Part 4 of 5: movie search program
Once you have a working BST class, use this class to input movie data and efficiently search this data in O(lgN) time. Since the input data is in random order, tree balancing is not required. Here’s another screenshot of the program in
action ----------------------------------------------------
The movies input file consists of N0 lines, where each line consists of 3 values: integer movie id, integer publication year, and string movie name. Here’s the start of the provided “movies1.txt” file:
119 1995 Heat
87 1952 Singin' in the Rain 6 2008 The Dark Knight .
.
.
104 1988 Die Hard
The data is in random order, both in terms of the movie id, and the movie name. This makes it suitable for building binary search trees using the id as a key, and the name as a key. In this assignment, you’ll want to create two different trees so you can lookup by id or name in O(lgN) time. Make no assumptions about the input data, as we’ll test your work using different movie files.

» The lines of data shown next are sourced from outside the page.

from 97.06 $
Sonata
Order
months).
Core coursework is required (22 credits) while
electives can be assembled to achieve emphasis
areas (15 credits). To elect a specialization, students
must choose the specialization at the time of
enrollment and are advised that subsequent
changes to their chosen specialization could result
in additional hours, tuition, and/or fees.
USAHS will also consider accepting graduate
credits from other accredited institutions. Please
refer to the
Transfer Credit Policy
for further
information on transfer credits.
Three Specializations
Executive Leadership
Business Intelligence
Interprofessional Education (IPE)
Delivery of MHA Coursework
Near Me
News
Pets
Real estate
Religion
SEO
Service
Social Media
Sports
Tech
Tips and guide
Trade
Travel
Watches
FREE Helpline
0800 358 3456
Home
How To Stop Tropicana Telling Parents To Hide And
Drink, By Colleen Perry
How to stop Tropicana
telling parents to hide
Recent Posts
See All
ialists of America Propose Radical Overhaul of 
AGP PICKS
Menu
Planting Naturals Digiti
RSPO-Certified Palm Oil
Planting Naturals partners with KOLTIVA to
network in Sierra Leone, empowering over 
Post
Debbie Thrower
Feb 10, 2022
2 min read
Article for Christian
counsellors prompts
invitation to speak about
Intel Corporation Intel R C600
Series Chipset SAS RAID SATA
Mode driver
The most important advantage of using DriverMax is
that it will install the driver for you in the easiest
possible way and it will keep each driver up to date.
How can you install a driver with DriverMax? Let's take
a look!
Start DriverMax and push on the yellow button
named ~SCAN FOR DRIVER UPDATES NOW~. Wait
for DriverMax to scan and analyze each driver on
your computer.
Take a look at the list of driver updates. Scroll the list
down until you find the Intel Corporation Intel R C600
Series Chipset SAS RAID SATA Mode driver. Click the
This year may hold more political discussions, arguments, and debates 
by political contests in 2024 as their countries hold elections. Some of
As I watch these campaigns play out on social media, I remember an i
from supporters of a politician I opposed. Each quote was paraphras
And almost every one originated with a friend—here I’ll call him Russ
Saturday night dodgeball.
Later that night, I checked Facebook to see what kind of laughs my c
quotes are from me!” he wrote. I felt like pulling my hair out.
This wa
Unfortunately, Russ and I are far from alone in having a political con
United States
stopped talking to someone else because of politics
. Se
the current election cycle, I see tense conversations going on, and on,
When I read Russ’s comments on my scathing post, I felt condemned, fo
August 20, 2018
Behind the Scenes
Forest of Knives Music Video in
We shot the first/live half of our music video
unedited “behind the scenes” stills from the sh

The reviews input file consists of N0 lines, where each line consists of 3 values: an integer review id, an integer movie id, and the integer rating in the range 1..5. The movie id refers to the movie for which this rating is associated, and the rating is the # of stars given in this review. Here’s the start of the provided “reviews1.txt” file:
140035 188 5
133994 78 4
123308 199 2 .
.
.
289471 78 4
Once again, make no assumptions about the input data, as we’ll test your work using different review files.
One of the design decisions you’ll need to make is how to associate each review with the correct movie. That’s where the movie id comes in. As you input the review data, lookup the movie id in your binary search tree, and store the rating in the value portion of the tree. In other words, use the review’s movie id as the search key, and store the review’s rating in the value associated with the key. When you are done processing the reviews, you should have a binary search tree that contains all the review data, organized by movie id or name (or both). The goal is to be able to find a movie’s information in O(lgN) time using either the movie’s id, or the movie’s name. This implies your key may be a simple type like integer or string, but your value will most likely be a struct.

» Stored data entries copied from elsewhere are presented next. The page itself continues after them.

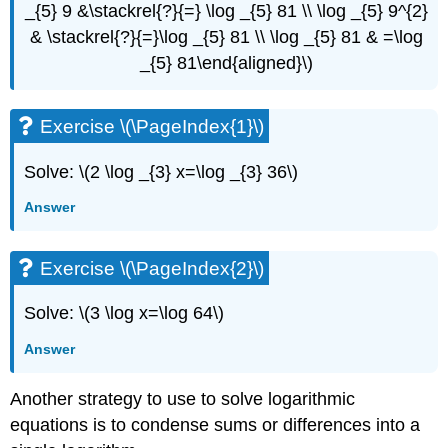
_{5} 9 &\stackrel{?}{=} \log _{5} 81 \\ \log _{5} 9^{2}
& \stackrel{?}{=}\log _{5} 81 \\ \log _{5} 81 & =\log
_{5} 81\end{aligned}\)
Exercise \(\PageIndex{1}\)
Solve: \(2 \log _{3} x=\log _{3} 36\)
Answer
Exercise \(\PageIndex{2}\)
Solve: \(3 \log x=\log 64\)
Answer
Another strategy to use to solve logarithmic
equations is to condense sums or differences into a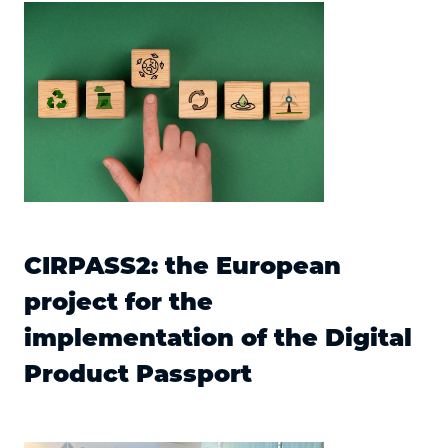
CIRPASS2: the European
project for the
implementation of the Digital
Product Passport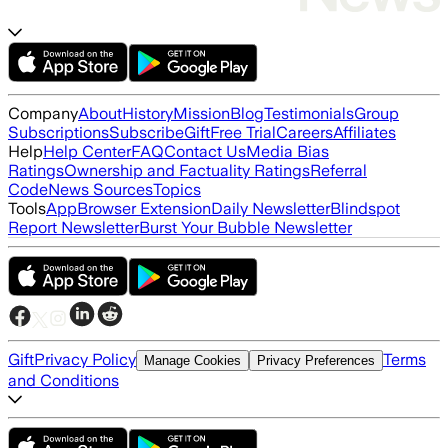
Company
About
History
Mission
Blog
Testimonials
Group
Subscriptions
Subscribe
Gift
Free Trial
Careers
Affiliates
Help
Help Center
FAQ
Contact Us
Media Bias
Ratings
Ownership and Factuality Ratings
Referral
Code
News Sources
Topics
Tools
App
Browser Extension
Daily Newsletter
Blindspot
Report Newsletter
Burst Your Bubble Newsletter
Gift
Privacy Policy
Terms
Manage Cookies
Privacy Preferences
and Conditions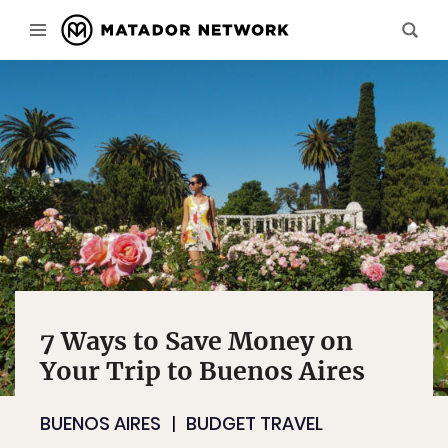
7 Ways to Save Money on
Your Trip to Buenos Aires
BUENOS AIRES
BUDGET TRAVEL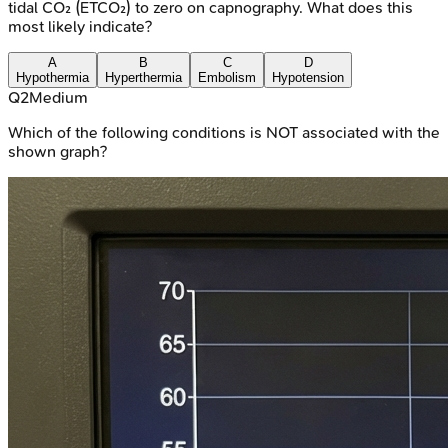
tidal CO₂ (ETCO₂) to zero on capnography. What does this
most likely indicate?
A
B
C
D
Hypothermia
Hyperthermia
Embolism
Hypotension
Q
2
Medium
Which of the following conditions is NOT associated with the
shown graph?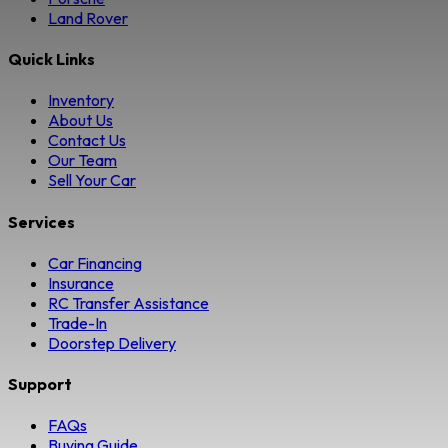
Land Rover
Quick Links
Inventory
About Us
Contact Us
Our Team
Sell Your Car
Services
Car Financing
Insurance
RC Transfer Assistance
Trade-In
Doorstep Delivery
Support
FAQs
Buying Guide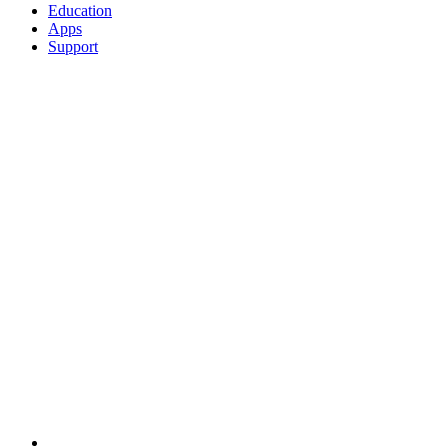
Education
Apps
Support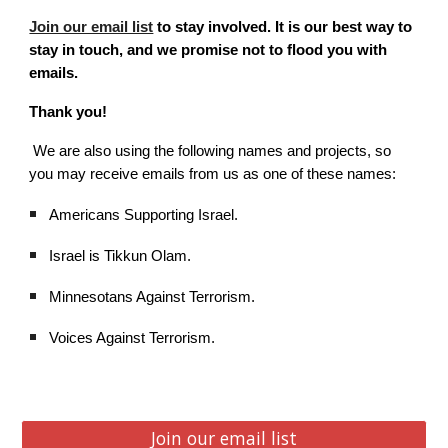
Join our email list
to stay involved. It is our best way to
stay in touch, and we promise not to flood you with
emails.
Thank you!
We are also using the following names and projects, so
you may receive emails from us as one of these names:
Americans Supporting Israel.
Israel is Tikkun Olam.
Minnesotans Against Terrorism.
Voices Against Terrorism.
Join our email list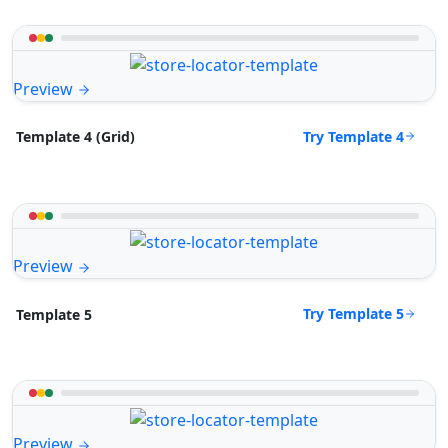
Preview
Try Template 4
Template 4 (Grid)
Preview
Try Template 5
Template 5
Preview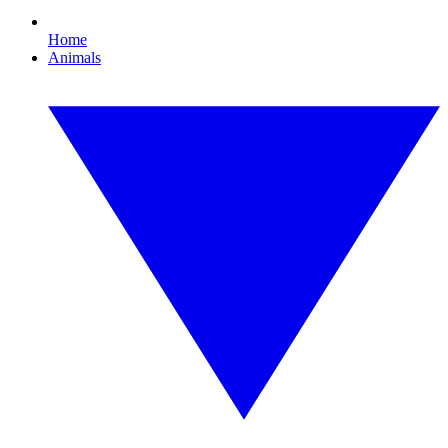
Home
Animals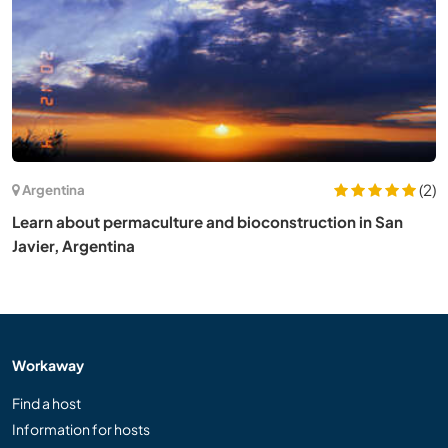
(2)
Argentina
Learn about permaculture and bioconstruction in San
Javier, Argentina
Workaway
Find a host
Information for hosts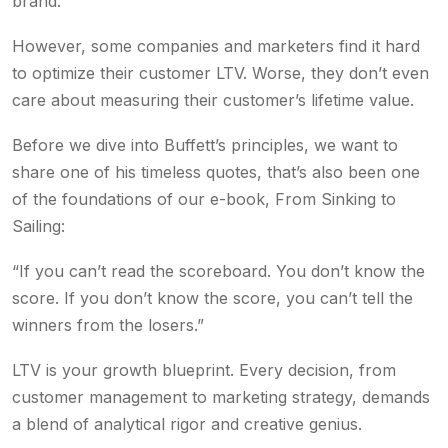
brand.
However, some companies and marketers find it hard
to optimize their customer LTV. Worse, they don’t even
care about measuring their customer’s lifetime value.
Before we dive into Buffett’s principles, we want to
share one of his timeless quotes, that’s also been one
of the foundations of our e-book, From Sinking to
Sailing:
“If you can’t read the scoreboard. You don’t know the
score. If you don’t know the score, you can’t tell the
winners from the losers.”
LTV is your growth blueprint. Every decision, from
customer management to marketing strategy, demands
a blend of analytical rigor and creative genius.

When searching for a movie, note that the user can enter a numeric movie id, or a string name. Use the getline function to obtain the input, and then determine if the input is numeric or not:
string input;
cout << "Enter a movie id or name (or # to quit) "; getline(cin, input); // read entire input line
It is not sufficient to simply check the first character of the input to see if it’s numeric --- some movie names start with numeric values such as “12 Angry Men”. You’ll need to write a little function to loop over the string and check all the characters; strings are objects, use their length() function to obtain the # of characters.
The program should interact with the user until the sentinel “#” is input. Your program output must match the output shown in the screenshots *exactly*, otherwise the autograding system will report your program as incorrect. It’s okay for your program to be case-sensitive, i.e. “Finding Nemo” != “finding nemo”.